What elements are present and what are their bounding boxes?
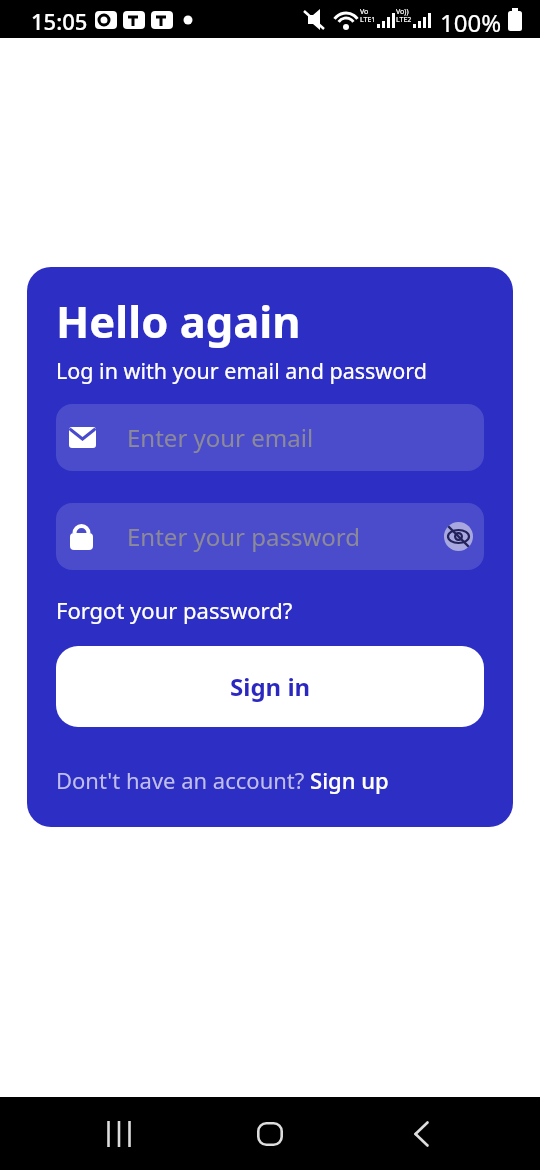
- button[interactable]: Enter your email: [56, 404, 484, 471]
- staticText: 15:05: [31, 6, 88, 36]
- button[interactable]: Dont't have an account? Sign up: [56, 765, 389, 795]
- staticText: Sign in: [230, 670, 311, 703]
- button[interactable]: [247, 1097, 293, 1170]
- staticText: Enter your password: [127, 520, 361, 553]
- button[interactable]: [96, 1097, 142, 1170]
- staticText: Vo LTE1: [360, 7, 376, 24]
- button[interactable]: Enter your password: [56, 503, 484, 570]
- button[interactable]: Sign in: [56, 646, 484, 727]
- button[interactable]: Forgot your password?: [56, 595, 293, 625]
- staticText: Vo)) LTE2: [396, 7, 412, 24]
- staticText: Hello again: [56, 291, 301, 350]
- staticText: Log in with your email and password: [56, 356, 427, 385]
- staticText: Enter your email: [127, 421, 314, 454]
- button[interactable]: [444, 522, 473, 551]
- staticText: 100%: [440, 6, 502, 39]
- button[interactable]: [398, 1097, 444, 1170]
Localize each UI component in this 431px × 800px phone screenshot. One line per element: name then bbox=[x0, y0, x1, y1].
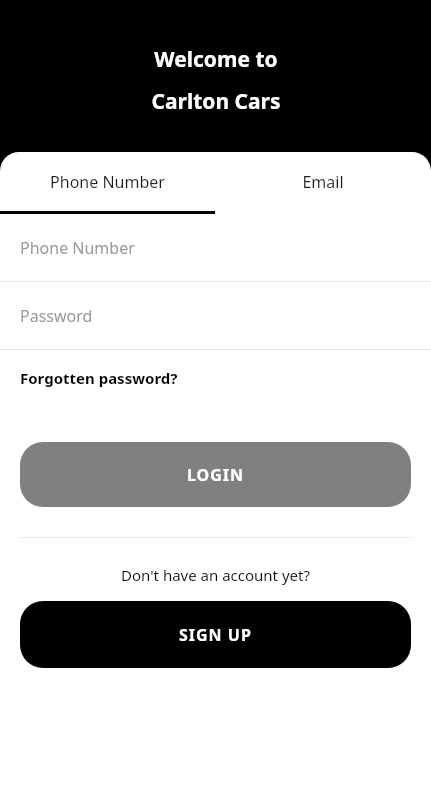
button[interactable]: Phone Number bbox=[0, 152, 215, 211]
button[interactable]: Phone Number bbox=[0, 214, 431, 281]
staticText: SIGN UP bbox=[179, 624, 252, 646]
button[interactable]: SIGN UP bbox=[20, 601, 411, 668]
button[interactable]: Email bbox=[215, 152, 431, 211]
staticText: Password bbox=[20, 305, 93, 327]
staticText: Forgotten password? bbox=[20, 368, 178, 388]
staticText: Carlton Cars bbox=[151, 87, 281, 116]
staticText: Welcome to bbox=[154, 45, 278, 74]
button[interactable]: LOGIN bbox=[20, 442, 411, 507]
staticText: Don't have an account yet? bbox=[0, 565, 431, 585]
staticText: Phone Number bbox=[20, 237, 135, 259]
button[interactable]: Forgotten password? bbox=[0, 350, 431, 405]
staticText: Phone Number bbox=[50, 171, 165, 193]
button[interactable]: Password bbox=[0, 282, 431, 349]
staticText: LOGIN bbox=[187, 464, 245, 486]
staticText: Email bbox=[302, 171, 344, 193]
##############################
What is needed is a word-for-word repeat of every line from the line with "Localize each UI" to the end of the entries above; leave out the pictures.

Localize each UI component in this 431px × 800px phone screenshot. One line per element: name then bbox=[x0, y0, x1, y1].
button[interactable]: Phone Number bbox=[0, 152, 215, 211]
button[interactable]: Phone Number bbox=[0, 214, 431, 281]
staticText: SIGN UP bbox=[179, 624, 252, 646]
button[interactable]: SIGN UP bbox=[20, 601, 411, 668]
button[interactable]: Email bbox=[215, 152, 431, 211]
staticText: Password bbox=[20, 305, 93, 327]
staticText: Forgotten password? bbox=[20, 368, 178, 388]
staticText: Carlton Cars bbox=[151, 87, 281, 116]
staticText: Welcome to bbox=[154, 45, 278, 74]
button[interactable]: LOGIN bbox=[20, 442, 411, 507]
staticText: Don't have an account yet? bbox=[0, 565, 431, 585]
staticText: Phone Number bbox=[20, 237, 135, 259]
button[interactable]: Forgotten password? bbox=[0, 350, 431, 405]
staticText: Phone Number bbox=[50, 171, 165, 193]
button[interactable]: Password bbox=[0, 282, 431, 349]
staticText: LOGIN bbox=[187, 464, 245, 486]
staticText: Email bbox=[302, 171, 344, 193]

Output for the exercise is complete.